◆ THE TASK:
Hunt through the lines below for the string "environmental" and copy each one that has it.

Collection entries
******
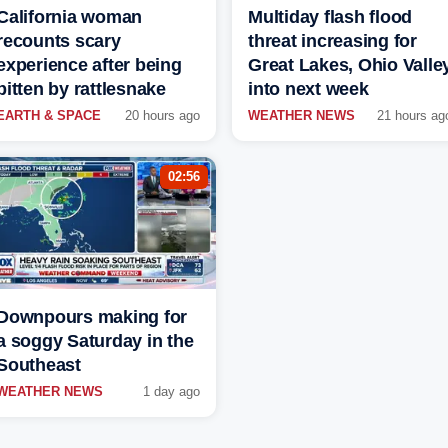
California woman
Multiday flash flood
recounts scary
threat increasing for
experience after being
Great Lakes, Ohio Valle
bitten by rattlesnake
into next week
EARTH & SPACE
20 hours ago
WEATHER NEWS
21 hours ag
02:56
Downpours making for
a soggy Saturday in the
Southeast
WEATHER NEWS
1 day ago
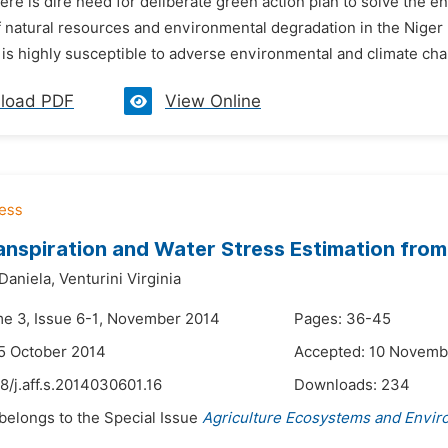
here is dire need for deliberate green action plan to solve the
of natural resources and environmental degradation in the Niger D
at is highly susceptible to adverse environmental and climate cha
load PDF
View Online
nspiration and Water Stress Estimation fro
Daniela,
Venturini Virginia
me 3, Issue 6-1, November 2014
Pages: 36-45
5 October 2014
Accepted: 10 Novemb
8/j.aff.s.2014030601.16
Downloads:
234
 belongs to the Special Issue
Agriculture Ecosystems and Envi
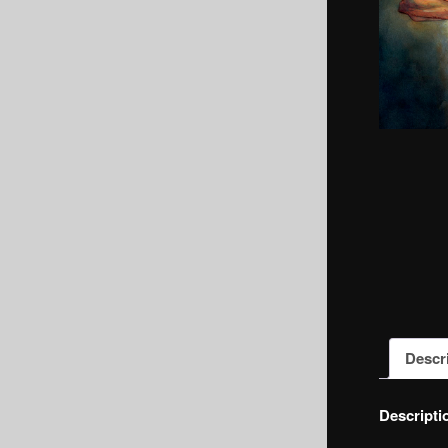
Descr
Descripti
******
◆ TASK ANSWER:
of natural resources and environmental degradation in the Niger D
at is highly susceptible to adverse environmental and climate cha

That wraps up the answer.